Holed up in their artificial world with a news blackout, Germany's Big Brother contestants will finally learn Tuesday about the coronavirus pandemic that has left Europe in a lockdown - live on TV.
Broadcaster Sat 1 had faced a growing backlash for keeping the 14 residents in the dark while the rest of Germany comes to grips with unprecedented shutdown measures to slow the virus's spread.
The show's host Jochen Schropp and a doctor will update the contestants on the outbreak in a special live show at 7pm (1800 GMT), the broadcaster said.
The decision had been made "in agreement with contestants' families", it added.
The reality show participants will be given a chance to ask questions and watch video messages from loved ones.
The latest season of the show started in early February, when the virus was still largely confined to China's Wuhan city.
However, four of the 14 contestants only joined this month and were explicitly asked not to discuss the latest developments surrounding the virus.
Germany has in recent days closed schools and playgrounds, banned public gatherings and asked workers to work from home as it ramped up its virus response.
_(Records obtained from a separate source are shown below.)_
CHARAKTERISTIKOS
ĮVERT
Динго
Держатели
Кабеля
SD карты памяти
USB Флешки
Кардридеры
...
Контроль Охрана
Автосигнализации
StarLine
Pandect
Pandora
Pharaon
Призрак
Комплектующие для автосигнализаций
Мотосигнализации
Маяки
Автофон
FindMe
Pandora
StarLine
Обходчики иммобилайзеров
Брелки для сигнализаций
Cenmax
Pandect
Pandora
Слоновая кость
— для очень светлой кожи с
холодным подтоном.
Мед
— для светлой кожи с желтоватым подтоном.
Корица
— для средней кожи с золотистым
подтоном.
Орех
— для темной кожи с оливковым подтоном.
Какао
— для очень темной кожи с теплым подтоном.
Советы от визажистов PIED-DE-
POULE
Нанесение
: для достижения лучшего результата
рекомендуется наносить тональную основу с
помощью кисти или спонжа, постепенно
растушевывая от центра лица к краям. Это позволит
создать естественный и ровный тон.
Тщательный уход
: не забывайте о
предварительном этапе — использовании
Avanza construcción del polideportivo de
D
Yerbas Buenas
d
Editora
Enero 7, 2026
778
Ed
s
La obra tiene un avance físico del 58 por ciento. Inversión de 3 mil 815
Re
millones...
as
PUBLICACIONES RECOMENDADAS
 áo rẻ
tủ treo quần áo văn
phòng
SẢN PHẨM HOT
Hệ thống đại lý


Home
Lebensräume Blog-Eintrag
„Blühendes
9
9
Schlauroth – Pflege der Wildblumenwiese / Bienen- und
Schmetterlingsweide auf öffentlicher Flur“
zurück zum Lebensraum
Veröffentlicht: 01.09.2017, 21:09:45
The contestants, most of whom are in their 20s and 30s, are staying in a glass house and adjacent log cabin-style home in Cologne, in the western state of North Rhine-Westphalia.
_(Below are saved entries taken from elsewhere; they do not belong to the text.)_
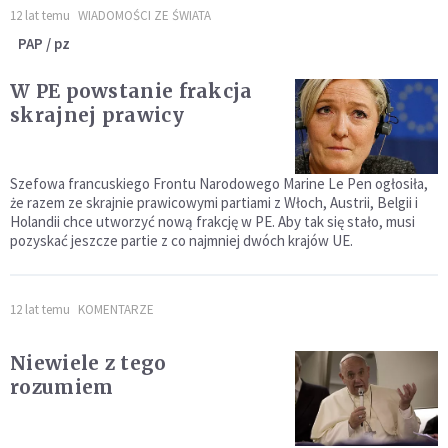
12 lat temu
WIADOMOŚCI ZE ŚWIATA
PAP / pz
W PE powstanie frakcja
skrajnej prawicy
Szefowa francuskiego Frontu Narodowego Marine Le Pen ogłosiła,
że razem ze skrajnie prawicowymi partiami z Włoch, Austrii, Belgii i
Holandii chce utworzyć nową frakcję w PE. Aby tak się stało, musi
pozyskać jeszcze partie z co najmniej dwóch krajów UE.
12 lat temu
KOMENTARZE
Niewiele z tego
rozumiem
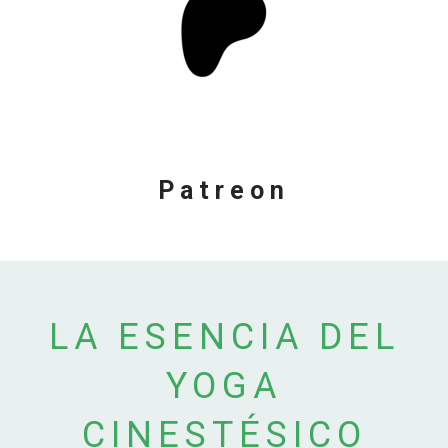
Patreon
LA ESENCIA DEL
YOGA
CINESTÉSICO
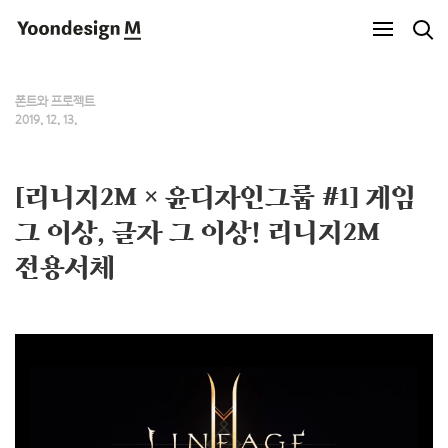
Yoondesign M
폰트와 프로젝트
2019. 12. 13.
[리니지2M × 윤디자인그룹 #1] 게임
그 이상, 글자 그 이상! 리니지2M
전용서체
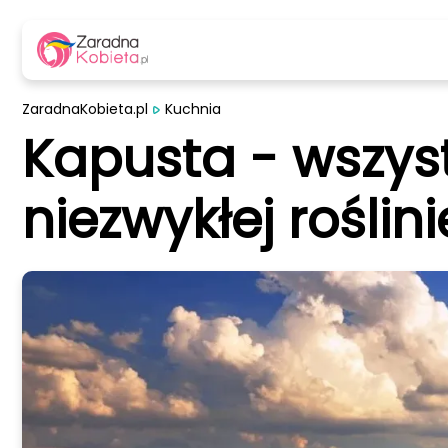
ZaradnaKobieta.pl
Kuchnia
Kapusta - wszyst
niezwykłej roślini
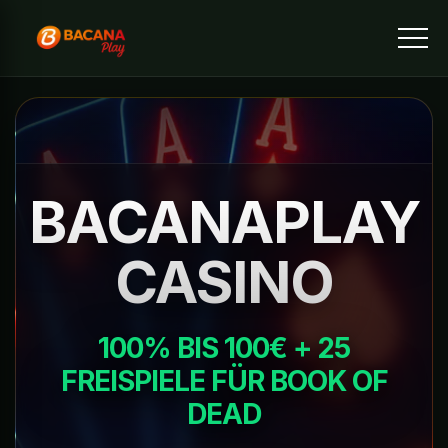
BACANAPLAY
CASINO
100% BIS 100€ + 25
FREISPIELE FÜR BOOK OF
DEAD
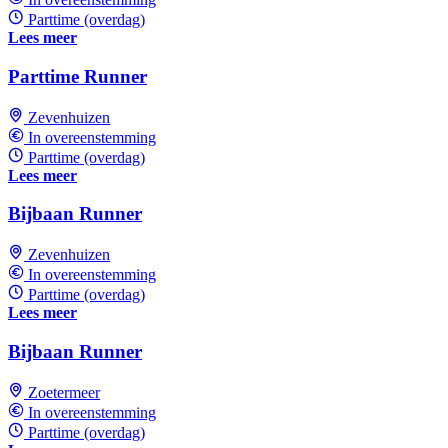
Parttime (overdag)
Lees meer
Parttime Runner
Zevenhuizen
In overeenstemming
Parttime (overdag)
Lees meer
Bijbaan Runner
Zevenhuizen
In overeenstemming
Parttime (overdag)
Lees meer
Bijbaan Runner
Zoetermeer
In overeenstemming
Parttime (overdag)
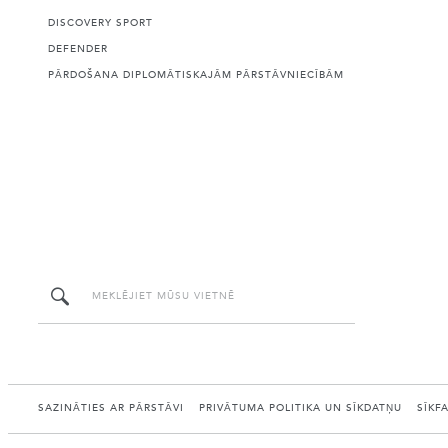
DISCOVERY SPORT
DEFENDER
PĀRDOŠANA DIPLOMĀTISKAJĀM PĀRSTĀVNIECĪBĀM
SAZINĀTIES AR PĀRSTĀVI
PRIVĀTUMA POLITIKA UN SĪKDATŅU
SĪKF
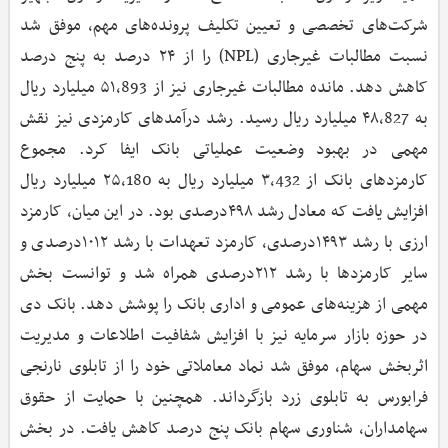
شرکت‌های تخصصی و تعیین تکلیف پرونده‌های مهم، موفق شد
نسبت مطالبات غیرجاری (NPL) را از ۲۴ درصد به پنج درصد
کاهش دهد. مانده مطالبات غیرجاری نیز از ۵۱,893 میلیارد ریال
به ۴۸,827 میلیارد ریال رسید. رشد درآمدهای کارمزدی نیز نقش
مهمی در بهبود وضعیت عملیاتی بانک ایفا کرد. مجموع
کارمزدهای بانک از ۳,432 میلیارد ریال به ۲۵,180 میلیارد ریال
افزایش یافت که معادل رشد ۴۹۸درصدی بود. در این میان، کارمزد
ارزی با رشد ۱۴۹۳درصدی، کارمزد تعهدات با رشد ۱۰۱۲درصدی و
سایر کارمزدها با رشد ۲۱۲درصدی همراه شد و توانست بخش
مهمی از هزینه‌های عمومی و اداری بانک را پوشش دهد. بانک دی
در حوزه بازار سرمایه نیز با افزایش شفافیت اطلاعات و مدیریت
اثربخش سهام، موفق شد نماد معاملاتی خود را از تابلوی نارنجی
فرابورس به تابلوی زرد بازگرداند. همچنین با حمایت از حقوق
سهامداران، شناوری سهام بانک پنج درصد کاهش یافت. در بخش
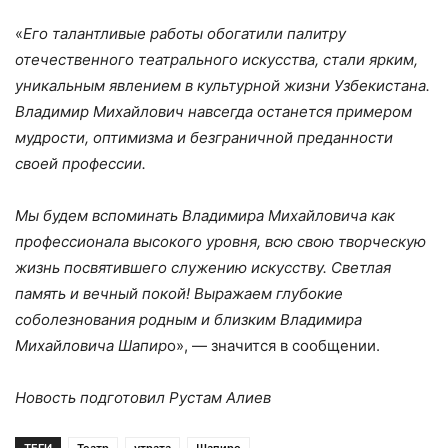
«
Его талантливые работы обогатили палитру
отечественного театрального искусства, стали ярким,
уникальным явлением в культурной жизни Узбекистана.
Владимир Михайлович навсегда останется примером
мудрости, оптимизма и безграничной преданности
своей профессии.
Мы будем вспоминать Владимира Михайловича как
профессионала высокого уровня, всю свою творческую
жизнь посвятившего служению искусству. Светлая
память и вечный покой! Выражаем глубокие
соболезнования родным и близким Владимира
Михайловича Шапир
о», — значится в сообщении.
Новость подготовил Рустам Алиев
ТЕГИ
Театр
утрата
Шапиро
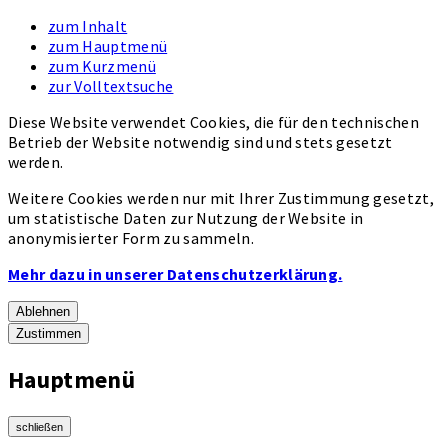
zum Inhalt
zum Hauptmenü
zum Kurzmenü
zur Volltextsuche
Diese Website verwendet Cookies, die für den technischen
Betrieb der Website notwendig sind und stets gesetzt
werden.
Weitere Cookies werden nur mit Ihrer Zustimmung gesetzt,
um statistische Daten zur Nutzung der Website in
anonymisierter Form zu sammeln.
Mehr dazu in unserer Datenschutzerklärung.
Ablehnen
Zustimmen
Hauptmenü
schließen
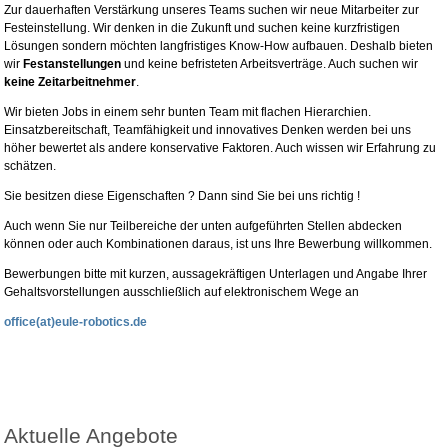
Zur dauerhaften Verstärkung unseres Teams suchen wir neue Mitarbeiter zur
Festeinstellung. Wir denken in die Zukunft und suchen keine kurzfristigen
Lösungen sondern möchten langfristiges Know-How aufbauen. Deshalb bieten
wir
Festanstellungen
und keine befristeten Arbeitsverträge. Auch suchen wir
keine Zeitarbeitnehmer
.
Wir bieten Jobs in einem sehr bunten Team mit flachen Hierarchien.
Einsatzbereitschaft, Teamfähigkeit und innovatives Denken werden bei uns
höher bewertet als andere konservative Faktoren. Auch wissen wir Erfahrung zu
schätzen.
Sie besitzen diese Eigenschaften ? Dann sind Sie bei uns richtig !
Auch wenn Sie nur Teilbereiche der unten aufgeführten Stellen abdecken
können oder auch Kombinationen daraus, ist uns Ihre Bewerbung willkommen.
Bewerbungen bitte mit kurzen, aussagekräftigen Unterlagen und Angabe Ihrer
Gehaltsvorstellungen ausschließlich auf elektronischem Wege an
office(at)eule-robotics.de
Aktuelle Angebote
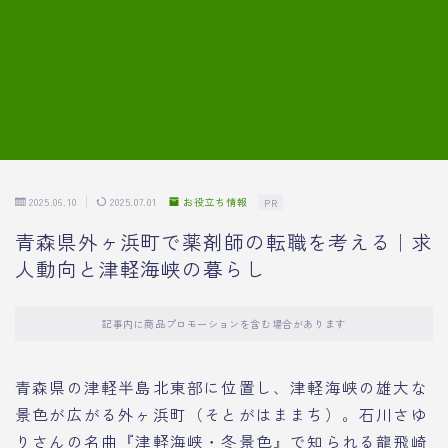
7.模擬面接の質問内容と回答例
8.薬剤師の面接が成功した事例
転職エージェントに登録する
2025.06.10
2025.07.01
お役立ち情報
PR
青森県外ヶ浜町で薬剤師の転職を考える｜求
人動向と津軽海峡の暮らし
記事内に商品プロモーションを含む場合があります
青森県の津軽半島北東部に位置し、津軽海峡の雄大な
景色が広がる外ヶ浜町（そとがはままち）。石川さゆ
りさんの名曲『津軽海峡・冬景色』で知られる龍飛崎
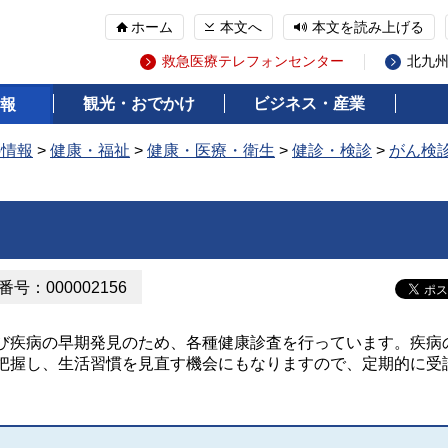
ホーム
本文へ
本文を読み上げる
救急医療テレフォンセンター
北九
観光・おでかけ
ビジネス・産業
報
の情報
>
健康・福祉
>
健康・医療・衛生
>
健診・検診
>
がん検
号：000002156
び疾病の早期発見のため、各種健康診査を行っています。疾病
把握し、生活習慣を見直す機会にもなりますので、定期的に受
The state is Germany's hardest hit area, accounting for over 1,500 of the nation's 6,000 coronavirus cases.
Five people in the state have died from COVID-19, out of a total of 13 nationwide deaths.
On the show's Facebook page, comments poured in about the decision to finally enlighten the residents.
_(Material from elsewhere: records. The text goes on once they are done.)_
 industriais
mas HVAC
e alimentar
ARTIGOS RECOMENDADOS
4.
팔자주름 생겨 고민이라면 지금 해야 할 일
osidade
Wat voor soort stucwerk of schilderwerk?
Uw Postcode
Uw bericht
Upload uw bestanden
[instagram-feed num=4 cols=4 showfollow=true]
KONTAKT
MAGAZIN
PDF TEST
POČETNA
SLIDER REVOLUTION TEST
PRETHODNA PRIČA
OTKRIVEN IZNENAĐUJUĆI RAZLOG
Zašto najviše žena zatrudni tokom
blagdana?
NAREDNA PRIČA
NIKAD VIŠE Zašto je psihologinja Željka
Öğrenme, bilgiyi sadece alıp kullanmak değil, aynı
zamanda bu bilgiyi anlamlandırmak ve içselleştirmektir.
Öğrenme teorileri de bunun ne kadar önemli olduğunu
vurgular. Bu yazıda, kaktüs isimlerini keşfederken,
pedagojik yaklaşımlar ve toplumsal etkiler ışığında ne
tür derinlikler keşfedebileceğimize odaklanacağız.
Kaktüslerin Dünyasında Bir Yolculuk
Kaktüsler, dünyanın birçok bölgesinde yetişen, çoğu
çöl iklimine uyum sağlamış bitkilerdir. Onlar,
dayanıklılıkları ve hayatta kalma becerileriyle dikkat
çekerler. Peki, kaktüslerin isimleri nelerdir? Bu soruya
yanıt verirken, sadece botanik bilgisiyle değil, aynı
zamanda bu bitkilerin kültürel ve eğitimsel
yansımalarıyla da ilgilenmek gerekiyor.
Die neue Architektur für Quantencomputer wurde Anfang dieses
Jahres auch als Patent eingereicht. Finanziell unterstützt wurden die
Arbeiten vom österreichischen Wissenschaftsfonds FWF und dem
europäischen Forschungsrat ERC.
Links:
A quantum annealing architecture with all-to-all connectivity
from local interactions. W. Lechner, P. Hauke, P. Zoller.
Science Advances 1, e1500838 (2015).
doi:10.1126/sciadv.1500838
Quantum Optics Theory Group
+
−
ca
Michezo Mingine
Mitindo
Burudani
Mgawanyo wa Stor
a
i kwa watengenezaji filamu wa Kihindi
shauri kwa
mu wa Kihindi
"About time, these people have family members out there who could be at risk," said one commenter.
"Hope they don't panic! wrote another, while several called for the rest of the season to be cancelled.
The broadcaster defended its initial decision not to tell the contestants about the worsening outbreak, saying the show's rules didn't allow for outside news to filter through.
Organisers have stressed that anyone coming into contact with the residents had taken strict hygiene precautions.
The German show, in which participants get voted out over three months until there is a winner who gets a cash prize, usually only breaks the blackout rule to inform contestants about the death or injury of a loved one.
In the US in 2001, Big Brother contestants were told about the 9/11 attacks.